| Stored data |
= = = =

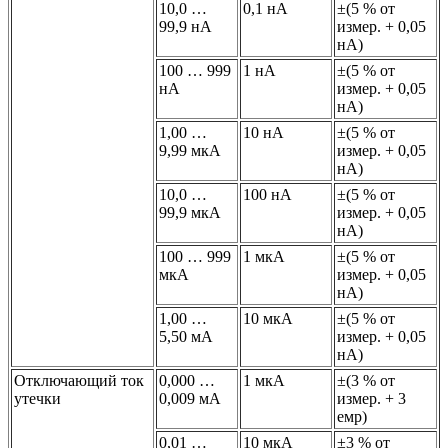
10,0 …
0,1 нА
±(5 % от
99,9 нА
измер. + 0,05
нА)
100 … 999
1 нА
±(5 % от
нА
измер. + 0,05
нА)
1,00 …
10 нА
±(5 % от
9,99 мкА
измер. + 0,05
нА)
10,0 …
100 нА
±(5 % от
99,9 мкА
измер. + 0,05
нА)
100 … 999
1 мкА
±(5 % от
мкА
измер. + 0,05
нА)
1,00 …
10 мкА
±(5 % от
5,50 мА
измер. + 0,05
нА)
Отключающий ток
0,000 …
1 мкA
±(3 % от
утечки
0,009 мA
измер. + 3
емр)
0,01 …
10 мкА
±3 % от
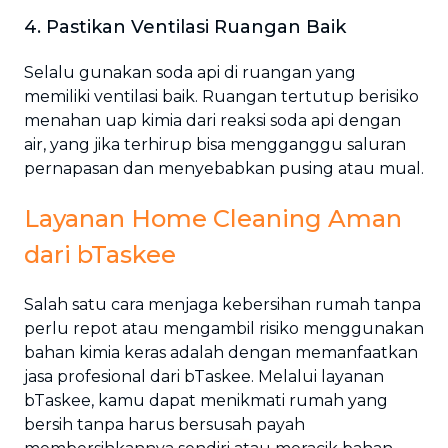
4. Pastikan Ventilasi Ruangan Baik
Selalu gunakan soda api di ruangan yang
memiliki ventilasi baik. Ruangan tertutup berisiko
menahan uap kimia dari reaksi soda api dengan
air, yang jika terhirup bisa mengganggu saluran
pernapasan dan menyebabkan pusing atau mual.
Layanan Home Cleaning Aman
dari bTaskee
Salah satu cara menjaga kebersihan rumah tanpa
perlu repot atau mengambil risiko menggunakan
bahan kimia keras adalah dengan memanfaatkan
jasa profesional dari bTaskee. Melalui layanan
bTaskee, kamu dapat menikmati rumah yang
bersih tanpa harus bersusah payah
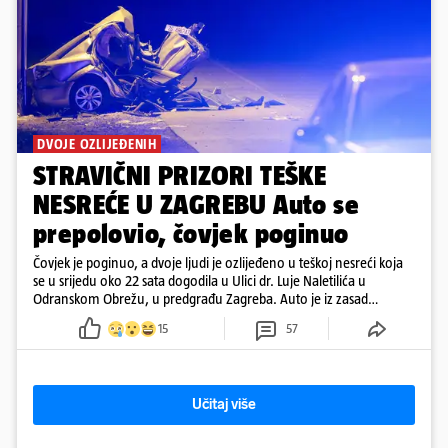
DVOJE OZLIJEĐENIH
STRAVIČNI PRIZORI TEŠKE
NESREĆE U ZAGREBU Auto se
prepolovio, čovjek poginuo
Čovjek je poginuo, a dvoje ljudi je ozlijeđeno u teškoj nesreći koja
se u srijedu oko 22 sata dogodila u Ulici dr. Luje Naletilića u
Odranskom Obrežu, u predgrađu Zagreba. Auto je iz zasad
neutvrđenih razloga sletio s kolnika, a od siline udara vozilo se
15
57
prepolovilo.
Učitaj više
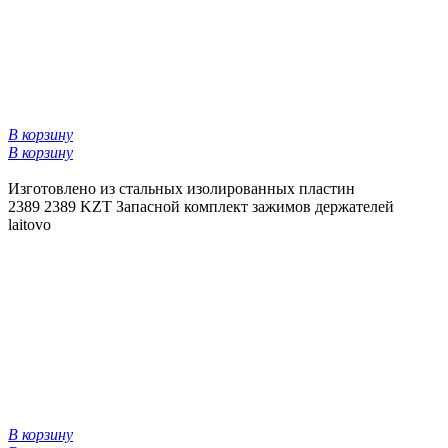
В корзину
В корзину
Изготовлено из стальных изолированных пластин
2389
2389 KZT
Запасной комплект зажимов держателей
laitovo
В корзину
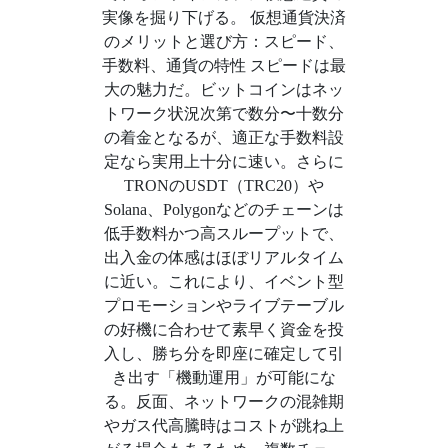
実像を掘り下げる。 仮想通貨決済
のメリットと選び方：スピード、
手数料、通貨の特性 スピードは最
大の魅力だ。ビットコインはネッ
トワーク状況次第で数分〜十数分
の着金となるが、適正な手数料設
定なら実用上十分に速い。さらに
TRONのUSDT（TRC20）や
Solana、Polygonなどのチェーンは
低手数料かつ高スループットで、
出入金の体感はほぼリアルタイム
に近い。これにより、イベント型
プロモーションやライブテーブル
の好機に合わせて素早く資金を投
入し、勝ち分を即座に確定して引
き出す「機動運用」が可能にな
る。反面、ネットワークの混雑期
やガス代高騰時はコストが跳ね上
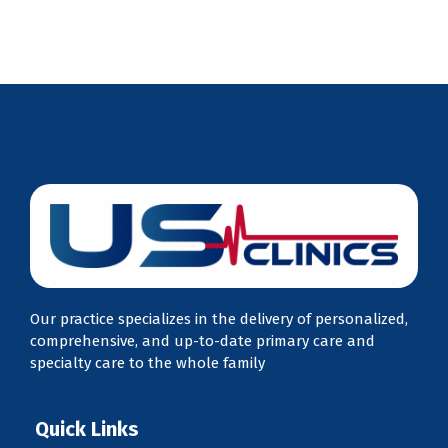
Our practice specializes in the delivery of personalized,
comprehensive, and up-to-date primary care and
specialty care to the whole family
Quick Links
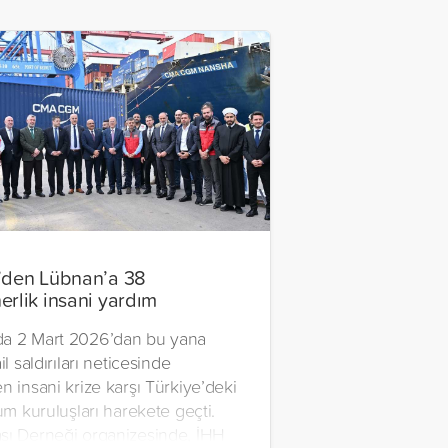
’den Lübnan’a 38
erlik insani yardım
a 2 Mart 2026’dan bu yana
il saldırıları neticesinde
n insani krize karşı Türkiye’deki
lum kuruluşları harekete geçti.
şı Derneği organizesinde, İHH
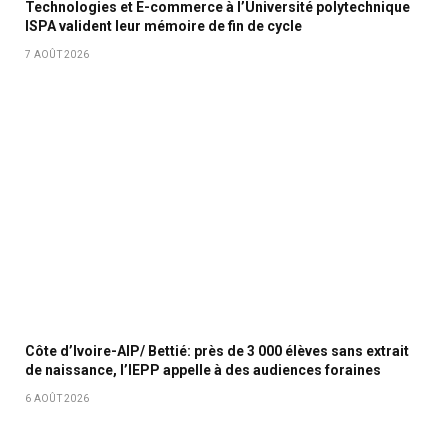
Technologies et E-commerce à l’Université polytechnique
ISPA valident leur mémoire de fin de cycle
7 AOÛT 2026
Côte d’Ivoire-AIP/ Bettié: près de 3 000 élèves sans extrait
de naissance, l’IEPP appelle à des audiences foraines
6 AOÛT 2026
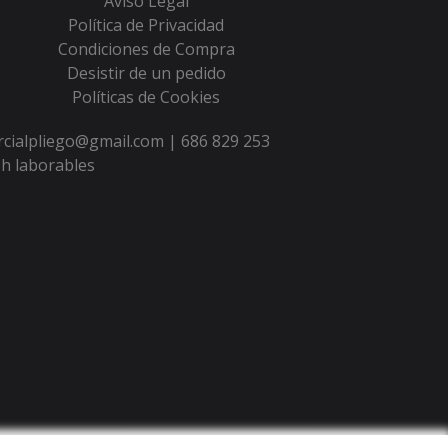
Aviso Legal
Política de Privacidad
Condiciones de Compra
Desistir de un pedido
Políticas de Cookies
ercialpliego@gmail.com |
686 829 253
h laborables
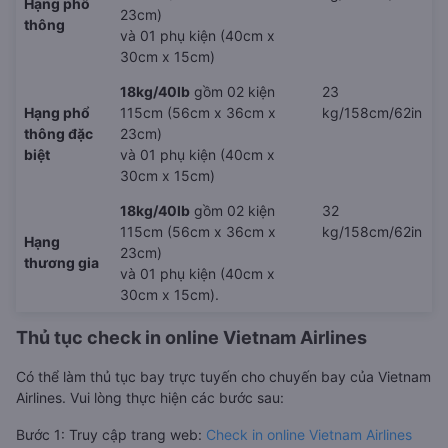
Hạng phổ
23cm)
thông
và 01 phụ kiện (40cm x
30cm x 15cm)
18kg/40lb
gồm 02 kiện
23
Hạng phổ
115cm (56cm x 36cm x
kg/158cm/62in
thông đặc
23cm)
biệt
và 01 phụ kiện (40cm x
30cm x 15cm)
18kg/40lb
gồm 02 kiện
32
115cm (56cm x 36cm x
kg/158cm/62in
Hạng
23cm)
thương gia
và 01 phụ kiện (40cm x
30cm x 15cm).
Thủ tục check in online Vietnam Airlines
Có thể làm thủ tục bay trực tuyến cho chuyến bay của Vietnam
Airlines. Vui lòng thực hiện các bước sau:
Bước 1: Truy cập trang web:
Check in online Vietnam Airlines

= = = =

| TASK TO CARRY OUT |
Show every line from the entries above in which "soda" appears.

| ANSWER TO THIS EXERCISE |
Selalu gunakan soda api di ruangan yang
menahan uap kimia dari reaksi soda api dengan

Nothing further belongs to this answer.